If a record contains a picture, skip the picture and transcribe the rest exactly.

→ Dataset entries
╔══

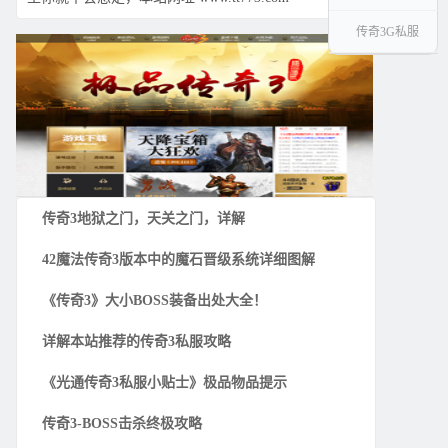
传奇3G私服
传奇3地狱之门，天关之门，详解
42魔法传奇3版本中的魔石晋级系统详细图解
《传奇3》大小BOSS装备出处大全！
详解本站推荐的传奇3私服攻略
《光通传奇3私服小贴士》极品物品提示
传奇3-BOSS击杀终极攻略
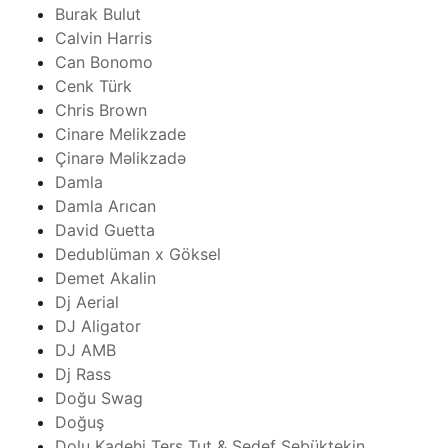
Burak Bulut
Calvin Harris
Can Bonomo
Cenk Türk
Chris Brown
Cinare Melikzade
Çinarə Məlikzadə
Damla
Damla Arıcan
David Guetta
Dedublüman x Göksel
Demet Akalin
Dj Aerial
DJ Aligator
DJ AMB
Dj Rass
Doğu Swag
Doğuş
Dolu Kadehi Ters Tut & Sedef Sebüktekin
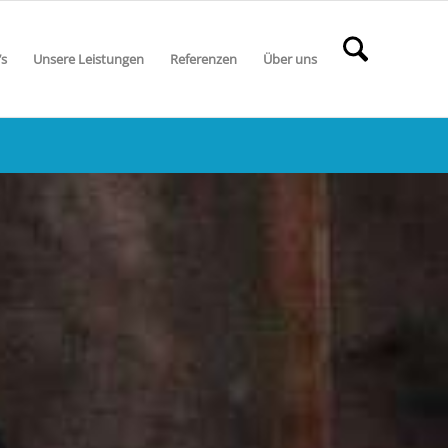
’s
Unsere Leistungen
Referenzen
Über uns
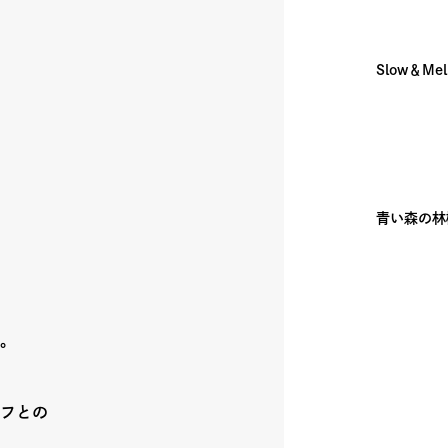
iki木曜マルシェ
Slow＆M
ェア
青い森の林
。
。
フとの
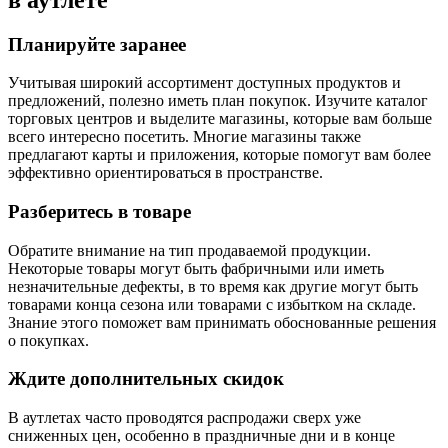
Планируйте заранее
Учитывая широкий ассортимент доступных продуктов и
предложений, полезно иметь план покупок. Изучите каталог
торговых центров и выделите магазины, которые вам больше
всего интересно посетить. Многие магазины также
предлагают карты и приложения, которые помогут вам более
эффективно ориентироваться в пространстве.
Разберитесь в товаре
Обратите внимание на тип продаваемой продукции.
Некоторые товары могут быть фабричными или иметь
незначительные дефекты, в то время как другие могут быть
товарами конца сезона или товарами с избытком на складе.
Знание этого поможет вам принимать обоснованные решения
о покупках.
Ждите дополнительных скидок
В аутлетах часто проводятся распродажи сверх уже
сниженных цен, особенно в праздничные дни и в конце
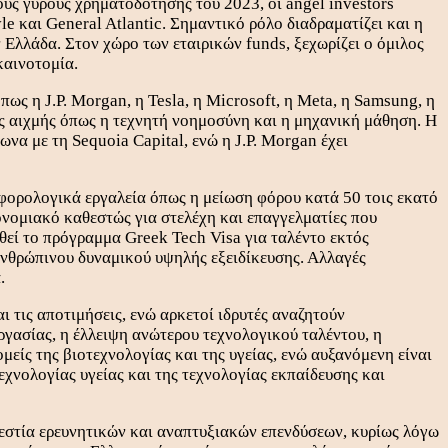
ους γύρους χρηματοδότησης του 2023, οι angel investors
le και General Atlantic. Σημαντικό ρόλο διαδραματίζει και η
Ελλάδα. Στον χώρο των εταιρικών funds, ξεχωρίζει ο όμιλος
καινοτομία.
ς η J.P. Morgan, η Tesla, η Microsoft, η Meta, η Samsung, η
είς αιχμής όπως η τεχνητή νοημοσύνη και η μηχανική μάθηση. Η
α με τη Sequoia Capital, ενώ η J.P. Morgan έχει
 φορολογικά εργαλεία όπως η μείωση φόρου κατά 50 τοις εκατό
ονομιακό καθεστώς για στελέχη και επαγγελματίες που
χθεί το πρόγραμμα Greek Tech Visa για ταλέντο εκτός
ανθρώπινου δυναμικού υψηλής εξειδίκευσης. Αλλαγές
.
ι τις αποτιμήσεις, ενώ αρκετοί ιδρυτές αναζητούν
γασίας, η έλλειψη ανώτερου τεχνολογικού ταλέντου, η
μείς της βιοτεχνολογίας και της υγείας, ενώ αυξανόμενη είναι
εχνολογίας υγείας και της τεχνολογίας εκπαίδευσης και
εστία ερευνητικών και αναπτυξιακών επενδύσεων, κυρίως λόγω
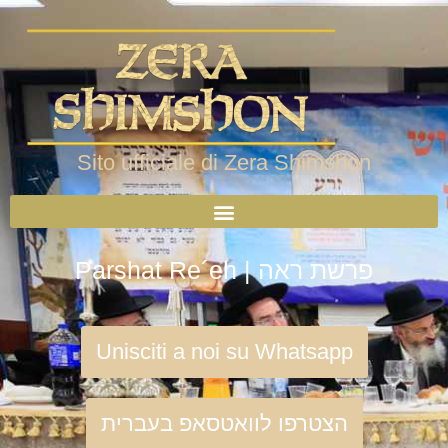
Sito ufficiale di Zera Shimshon
Parshat Re´eh | פרשת ראה
Unisciti a noi su Whatsapp
הצטרפו לוואטסאפ בעברית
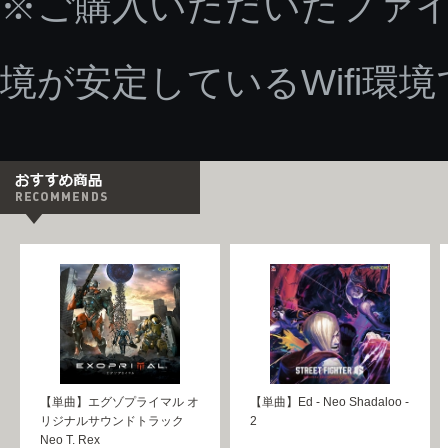
※ご購入いただいたファ
境が安定しているWifi環
【単曲】エグゾプライマル オ
【単曲】Ed - Neo Shadaloo -
リジナルサウンドトラック
2
Neo T. Rex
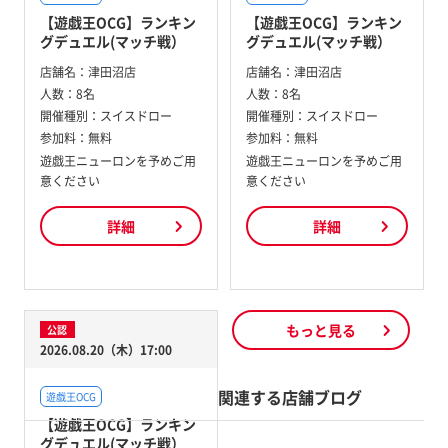
【遊戯王OCG】ランキン
【遊戯王OCG】ランキン
グデュエル(マッチ戦）
グデュエル(マッチ戦）
店舗名：
津田沼店
店舗名：
津田沼店
人数：
8名
人数：
8名
開催種別：
スイスドロー
開催種別：
スイスドロー
参加料：
無料
参加料：
無料
遊戯王ニューロンを予めご用
遊戯王ニューロンを予めご用
意ください
意ください
詳細
詳細
もっと見る
公認
2026.08.20（木）17:00
関連する店舗ブログ
遊戯王OCG
【遊戯王OCG】ランキン
グデュエル(マッチ戦）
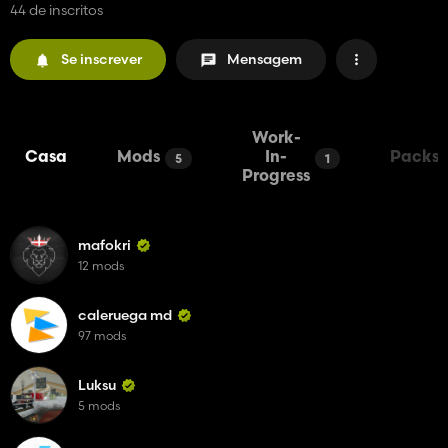
44 de inscritos
Se inscrever
Mensagem
Work-
Casa
Mods
In-
Packs
5
1
Progress
mafokri
12 mods
caleruega md
97 mods
Luksu
5 mods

╚══

→ Solution
传奇3G私服
传奇3地狱之门，天关之门，详解
42魔法传奇3版本中的魔石晋级系统详细图解
《传奇3》大小BOSS装备出处大全！
详解本站推荐的传奇3私服攻略
《光通传奇3私服小贴士》极品物品提示
传奇3-BOSS击杀终极攻略
Burak Bulut
Calvin Harris
Can Bonomo
Cenk Türk
Chris Brown
Cinare Melikzade
Çinarə Məlikzadə
Damla
Damla Arıcan
David Guetta
Dedublüman x Göksel
Demet Akalin
Dj Aerial
DJ Aligator
DJ AMB
Dj Rass
Doğu Swag
Doğuş
Dolu Kadehi Ters Tut & Sedef Sebüktekin
’s
Unsere Leistungen
Referenzen
Über uns
iki木曜マルシェ
Slow＆M
ェア
青い森の林
。
。
フとの
Планируйте заранее
Учитывая широкий ассортимент доступных продуктов и
предложений, полезно иметь план покупок. Изучите каталог
торговых центров и выделите магазины, которые вам больше
всего интересно посетить. Многие магазины также
предлагают карты и приложения, которые помогут вам более
эффективно ориентироваться в пространстве.
Разберитесь в товаре
Обратите внимание на тип продаваемой продукции.
Некоторые товары могут быть фабричными или иметь
незначительные дефекты, в то время как другие могут быть
товарами конца сезона или товарами с избытком на складе.
Знание этого поможет вам принимать обоснованные решения
о покупках.
Ждите дополнительных скидок
В аутлетах часто проводятся распродажи сверх уже
сниженных цен, особенно в праздничные дни и в конце
ους γύρους χρηματοδότησης του 2023, οι angel investors
le και General Atlantic. Σημαντικό ρόλο διαδραματίζει και η
Ελλάδα. Στον χώρο των εταιρικών funds, ξεχωρίζει ο όμιλος
καινοτομία.
ς η J.P. Morgan, η Tesla, η Microsoft, η Meta, η Samsung, η
είς αιχμής όπως η τεχνητή νοημοσύνη και η μηχανική μάθηση. Η
α με τη Sequoia Capital, ενώ η J.P. Morgan έχει
 φορολογικά εργαλεία όπως η μείωση φόρου κατά 50 τοις εκατό
ονομιακό καθεστώς για στελέχη και επαγγελματίες που
χθεί το πρόγραμμα Greek Tech Visa για ταλέντο εκτός
ανθρώπινου δυναμικού υψηλής εξειδίκευσης. Αλλαγές
.
ι τις αποτιμήσεις, ενώ αρκετοί ιδρυτές αναζητούν
γασίας, η έλλειψη ανώτερου τεχνολογικού ταλέντου, η
μείς της βιοτεχνολογίας και της υγείας, ενώ αυξανόμενη είναι
εχνολογίας υγείας και της τεχνολογίας εκπαίδευσης και
εστία ερευνητικών και αναπτυξιακών επενδύσεων, κυρίως λόγω
Sito ufficiale di Zera Shimshon
Parshat Re´eh | פרשת ראה
Unisciti a noi su Whatsapp
הצטרפו לוואטסאפ בעברית
※ご購入いただいたファ
境が安定しているWifi環
【単曲】エグゾプライマル オ
【単曲】Ed - Neo Shadaloo -
リジナルサウンドトラック
2
Neo T. Rex
【遊戯王OCG】ランキン
【遊戯王OCG】ランキン
グデュエル(マッチ戦）
グデュエル(マッチ戦）
店舗名：
津田沼店
店舗名：
津田沼店
人数：
8名
人数：
8名
開催種別：
スイスドロー
開催種別：
スイスドロー
参加料：
無料
参加料：
無料
遊戯王ニューロンを予めご用
遊戯王ニューロンを予めご用
意ください
意ください
詳細
詳細
もっと見る
公認
2026.08.20（木）17:00
関連する店舗ブログ
遊戯王OCG
【遊戯王OCG】ランキン
グデュエル(マッチ戦）
44 de inscritos
Se inscrever
Mensagem
Work-
Casa
Mods
In-
Packs
5
1
Progress
mafokri
12 mods
caleruega md
97 mods
Luksu
5 mods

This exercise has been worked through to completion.